Dancers Over 40 TAP! The Tapping Continues - Honoring the Rockettes and the June Taylor Dancers
Dancers Over 40 is a 501(c)3 non-profit organization that celebrates the lives and legacies of dancers and choreographers. "DO40 was created as a not-for-profit organization to provide a community of support in response to the fiscal - as well as physical - needs of mature dancers, choreographers and related artists. Its goals are to seek educational opportunities, present seminars, showcases, film nights, socials and panel discussions on topics important to mature dancers concerned about their ability to live and work in a creative environment and continue the legacy to those dancers about to begin their journey." On March 4th DO40 hosted "TAP! The Tapping Continues" at New York City's St. Luke's Theatre. The evening honored the toe-tapping legacies: the Radio City Rockettes and June Taylor Dancers.
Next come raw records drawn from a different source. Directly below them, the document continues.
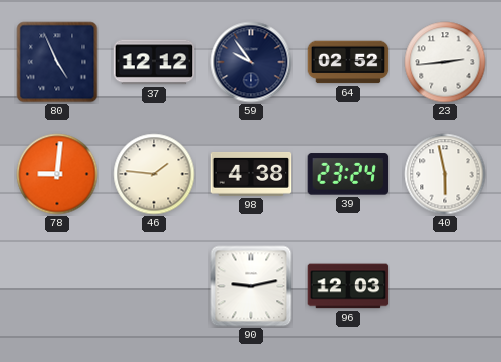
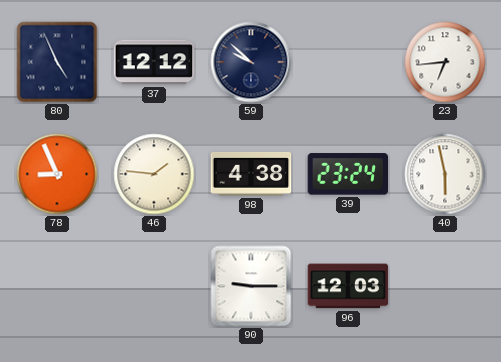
59: 9:54 -> 9:52
64: 02:52 -> none
23: 2:44 -> 6:44
78: 9:01 -> 8:56
90: 9:13 -> 9:15
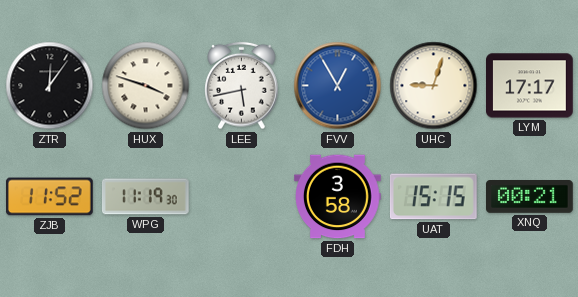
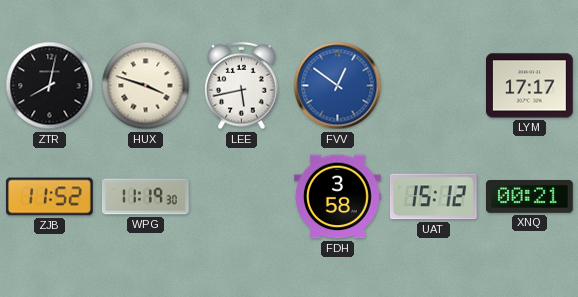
ZTR: 12:06 -> 8:02
FVV: 12:55 -> 12:51
UHC: 9:03 -> none
UAT: 15:15 -> 15:12
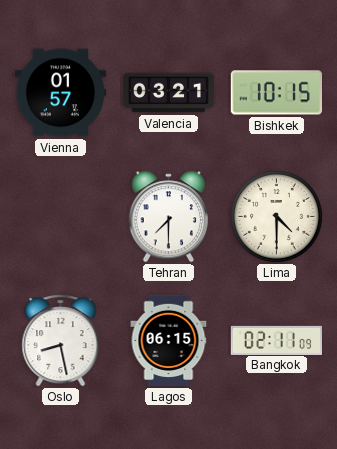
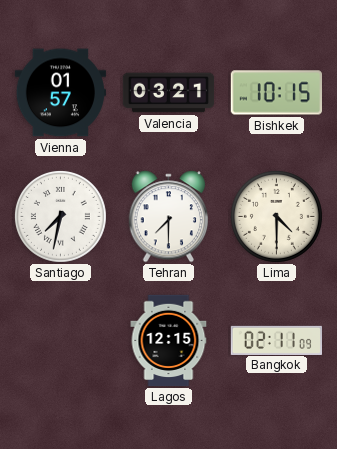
Santiago: none -> 7:32
Oslo: 8:28 -> none
Lagos: 06:15 -> 12:15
In the early 1930s, June Taylor was a talented young dancer touring in clubs through the US and Europe. The real reason Taylor transitioned into choreography, however, was due to poor endurance caused by a collapsed lung from tuberculosis. This may have been a blessing in disguise, though, because it prompted Taylor to form her own dance troupe, the legendary June Taylor Dancers. The team of leggy lovelies began dancing as an opening act for such stars as Frank Sinatra and Jackie Gleason. Gleason loved Taylor and her dancers so much that he hired the troupe to perform on his weekly variety show. Taylor would choreograph a fresh, new routine every week and incorporated all kinds of dance from tap to ballroom. In 1955, Taylor won the first Emmy award for choreography and founded The June Taylor School of Dance in midtown Manhattan.The panelists highlighted June Taylor as a strict taskmaster and a true pioneer for women in the male-dominated television industry. Taylor had to be tough in order to both manage a line of twenty dancers and to stand her ground amongst TV executives.In a filmed interview from before her death, June Taylor confessed (rather blatantly) to borrowing signature kaleidoscopic formations of Busy Berkeley and kick lines of the Radio City Rockettes. Taylor described how she brought Berkeley's kaleidoscopic choreography from black-and-white film to full-color, national television by attaching a slanted mirror to the horizontal camera lens in order to capture the girls' shapes while lying on the stage. "But what made us different from The Rockettes," said Mercedes Ellington, "was the speed of our kick lines. We didn't perform five shows a day like The Rockettes, but our kicks were fast!"